**Exercise directions:** From the entries below, pull out each line where "важно" appears.

**Source information:**
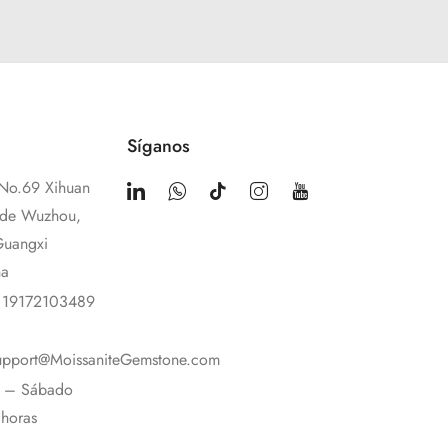
Síganos
No.69 Xihuan
 de Wuzhou,
Guangxi
na
 19172103489
upport@MoissaniteGemstone.com
s – Sábado
horas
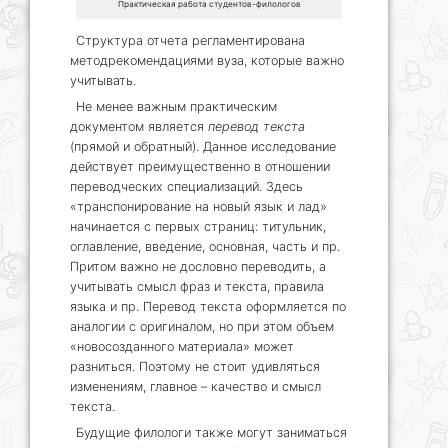
Практическая работа студентов-филологов
Структура отчета регламентирована
методрекомендациями вуза, которые важно
учитывать.
Не менее важным практическим
документом является
перевод текста
(прямой и обратный). Данное исследование
действует преимущественно в отношении
переводческих специализаций. Здесь
«транспонирование на новый язык и лад»
начинается с первых страниц: титульник,
оглавление, введение, основная, часть и пр.
Притом важно не дословно переводить, а
учитывать смысл фраз и текста, правила
языка и пр. Перевод текста оформляется по
аналогии с оригиналом, но при этом объем
«новосозданного материала» может
разниться. Поэтому не стоит удивляться
изменениям, главное – качество и смысл
текста.
Будущие филологи также могут заниматься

**Exercise solution:**
методрекомендациями вуза, которые важно
Притом важно не дословно переводить, а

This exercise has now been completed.